Automatic, recursive-style generation of a UNet for an arbitrary, divisible by 4 input image size
The automatic Unet generation was implemented in order to alleviate hyperparameter tuning. As opposed to many other Unet implementations, this class only needs the primefactor two twice in its prime factorization of the image dimension: 300x300 works, 304x304 works, 296x296 works and so on. The number of Down/Up convolutions can be chosen using the "depth" parameter. The number of channels in the top convolution can be chosen via "top_channels". The channels are halfed / doubled with every Down/Up convolution block. With "out_channels", the number of classes to be segmented can be adapted.
Canonical U-Nets do not work with arbitrary input sizes due to the 2x2 stride 2 maxpooling layers when encoding. Assuming valid padding, the problem arises if the image dimension(s) has less numbers 2 in their prime factorization than the depth of the U, i. e. the number of convolutional blocks in the encoder.
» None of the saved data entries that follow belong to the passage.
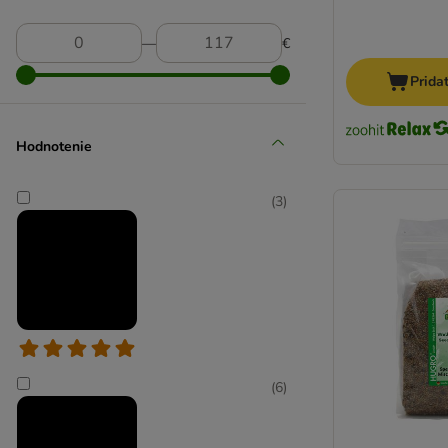
―
€
Prida
Hodnotenie
(
3
)
(
6
)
Consider, for example, an image of size 300x300 and a depth 3 of the U. Than, the processing of the image dimensions during encoding looks like:
300x300 => 150x150 => 75x75 => 37x37
In the last step, 75 is not divisible by 2, so the next size is round(75/2) = 37. This leads to problems while decoding. The first decoding block does:
37x37 => 74x74
Now, we face the problem that we cannot concatenate the encoding 75x75 activations with the 74x74 activations without padding/cropping or similar.
The problem is solved in the following manner. While encoding, we crop if the next block would produce an odd dimension: 300x300 looks at 75x75 and crops its ouput from 150x150 symmetrically to 148x148.
This way we get for the encoding:
300x300 => 148x148 => 72x72 => 36x36
Now, we are able to pad symmetrical when decoding, as all encoding dimensions are even.
Note that we need the prime factor two twice in the image dimensions since we symmetrically crop on the output.